***** Data listing

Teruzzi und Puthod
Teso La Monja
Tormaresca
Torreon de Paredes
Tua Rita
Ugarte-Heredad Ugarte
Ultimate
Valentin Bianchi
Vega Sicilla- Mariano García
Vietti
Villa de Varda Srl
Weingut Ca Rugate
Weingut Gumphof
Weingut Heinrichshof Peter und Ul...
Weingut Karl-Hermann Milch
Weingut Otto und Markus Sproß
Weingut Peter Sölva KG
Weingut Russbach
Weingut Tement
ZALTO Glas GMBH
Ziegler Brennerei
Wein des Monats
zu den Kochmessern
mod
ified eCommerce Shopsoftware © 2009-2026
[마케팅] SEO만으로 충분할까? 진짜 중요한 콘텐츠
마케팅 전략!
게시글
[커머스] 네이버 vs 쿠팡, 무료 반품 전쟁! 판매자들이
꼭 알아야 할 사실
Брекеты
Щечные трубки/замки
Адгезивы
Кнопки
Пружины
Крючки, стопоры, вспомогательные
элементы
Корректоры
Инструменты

**********
***** Data listing

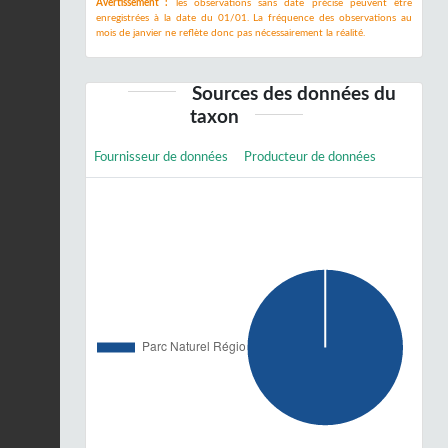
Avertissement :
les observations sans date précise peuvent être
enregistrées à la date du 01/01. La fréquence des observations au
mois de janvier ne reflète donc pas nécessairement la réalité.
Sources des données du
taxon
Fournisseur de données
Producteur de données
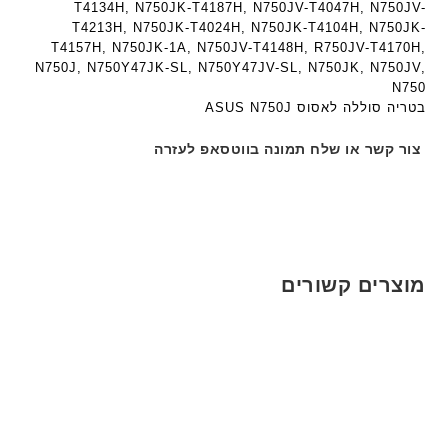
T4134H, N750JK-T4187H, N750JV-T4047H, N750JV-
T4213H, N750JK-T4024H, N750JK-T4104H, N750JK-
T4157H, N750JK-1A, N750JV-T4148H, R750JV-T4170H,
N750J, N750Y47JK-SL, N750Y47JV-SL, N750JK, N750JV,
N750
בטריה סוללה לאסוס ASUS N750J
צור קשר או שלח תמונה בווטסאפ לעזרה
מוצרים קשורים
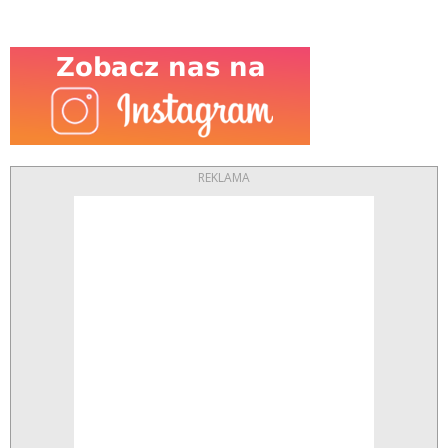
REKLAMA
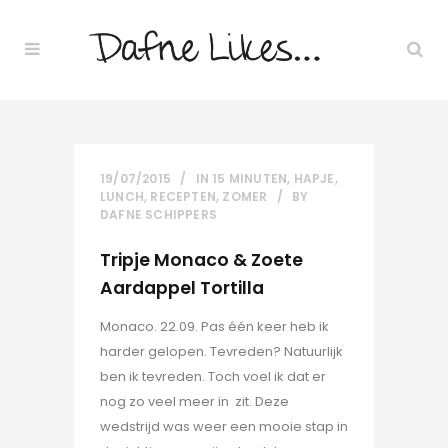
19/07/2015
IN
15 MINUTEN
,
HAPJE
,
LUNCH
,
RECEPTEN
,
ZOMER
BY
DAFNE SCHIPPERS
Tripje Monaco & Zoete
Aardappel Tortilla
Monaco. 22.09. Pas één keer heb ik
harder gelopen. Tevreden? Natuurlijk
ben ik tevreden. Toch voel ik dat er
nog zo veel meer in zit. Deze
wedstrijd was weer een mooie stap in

**********
***** Data listing

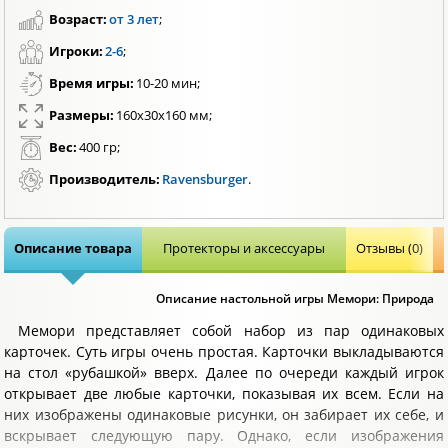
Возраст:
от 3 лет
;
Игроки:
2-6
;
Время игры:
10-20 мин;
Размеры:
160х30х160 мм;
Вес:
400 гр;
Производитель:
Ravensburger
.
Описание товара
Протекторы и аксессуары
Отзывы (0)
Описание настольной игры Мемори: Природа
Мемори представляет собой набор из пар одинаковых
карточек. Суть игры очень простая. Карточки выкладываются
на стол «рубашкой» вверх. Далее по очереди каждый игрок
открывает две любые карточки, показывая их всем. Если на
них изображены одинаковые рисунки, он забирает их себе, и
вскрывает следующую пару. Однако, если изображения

**********

- **Your goal**
Go down the entries above from the line containing "מוצרים קשורים" to the line containing "wedstrijd was weer een mooie stap in" and write out each line exactly, leaving pictures out.

- **Exercise output**
מוצרים קשורים
REKLAMA
19/07/2015
IN
15 MINUTEN
,
HAPJE
,
LUNCH
,
RECEPTEN
,
ZOMER
BY
DAFNE SCHIPPERS
Tripje Monaco & Zoete
Aardappel Tortilla
Monaco. 22.09. Pas één keer heb ik
harder gelopen. Tevreden? Natuurlijk
ben ik tevreden. Toch voel ik dat er
nog zo veel meer in zit. Deze
wedstrijd was weer een mooie stap in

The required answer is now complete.